Ironically, process standardization can undermine the very performance it'south meant to optimize. Many processes work best when treated like creative piece of work, rather than rigidly controlled.

To decide if a process should be more creative than scientific, look for these conditions:

  • Inputs to the procedure are variable (for example, no two pieces of wood used to brand a Steinway piano soundboard are alike)
  • Customers value variations in the process's output (pianists appreciate the distinctive sound quality of their own pianos)

If your procedure is artistic, train employees in the judgment required to reply creatively to variable weather condition. Ritz-Carlton recaptured its reputation for unrivaled service when it empowered employees to improvise their responses to private guests' needs.

The Idea in Practice

Hall and Johnson recommend these steps for managing your processes once you've adamant which ones should be artistic:

Develop an infrastructure to support art

These practices can assistance:

  • Create appropriate metrics. Artistic processes must rely on external measures of success. So continually betrayal artists to customer feedback.

Example:

At Steinway, piano voicers (who suit completed pianos to perfect each instrument's experience and audio) interact directly with professional pianists.

  • Manage artistic and scientific processes separately. In a surgery center, repetitive piece of work that can be standardized (such as high-book hernia repair or Lasik corrective middle surgery) is managed separately from more than complex inpatient surgery that requires individual judgment.
  • Build effective training programs. Provide employee "artists" with experiences such every bit apprenticeship with a master, stories of outstanding client service, and extended time with a client. These experiences will help them develop an agreement of customers' needs, the judgment required to act without perfect information, and the ability to larn from both good and bad outcomes.
  • Tolerate failure. The variations characterizing artistic processes make information technology incommunicable to satisfy every client on the first effort. Then constitute extensive quality inspections to foreclose failures from affecting customers. And systematically clarify failures to identify which ones could be prevented or minimized in the future.

Periodically reevaluate the partition betwixt art and scientific discipline

Regularly enquire yourself:

  • What new technologies can aid brand a science of fine art?
  • Do my customers still value variation?
  • How practice the costs of art stack up against the benefits?
  • What opportunities does art allow that science doesn't?

Instance:

MinuteClinic has hundreds of walk-in medical offices. It has lowered costs and improved quality of basic health care by developing decision-support software that leads nurse practitioners and physician assistants through a step-by-step process for diagnosing and treating common ailments (strep throat, bladder infection, conjunctivitis). MinuteClinic continually evaluates the line betwixt art and scientific discipline: Though it keeps exploring means to raise its software and related processes to treat additional diseases, it also gives its clinicians enough freedom in their interactions with patients to deliver a personal customer feel.

Can a successful European sales procedure exist rolled out worldwide, or should regional teams exist allowed to perform their individual magic?

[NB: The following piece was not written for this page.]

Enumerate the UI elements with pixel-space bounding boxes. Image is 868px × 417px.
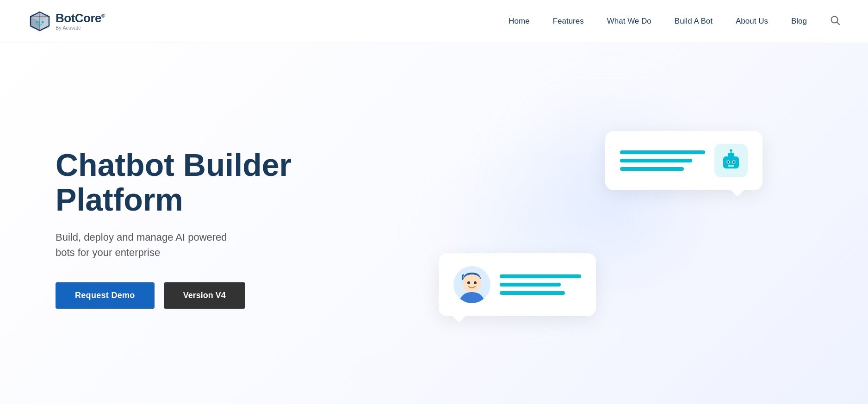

Does it make sense for a manufacturer to invest in developing and documenting a detailed process that complies with the latest ISO standards, or would more employee training and empowerment lead to higher quality? Can quality be improved by managing surgeons similar nurses or auditors like mechanics? Executives in almost every industry face like questions about how to handle their processes. There are some processes that naturally resist definition and standardization—that are more fine art than scientific discipline. Helping executives sympathize which should non exist standardized and how to manage artistic and scientific processes in tandem is the purpose of this article.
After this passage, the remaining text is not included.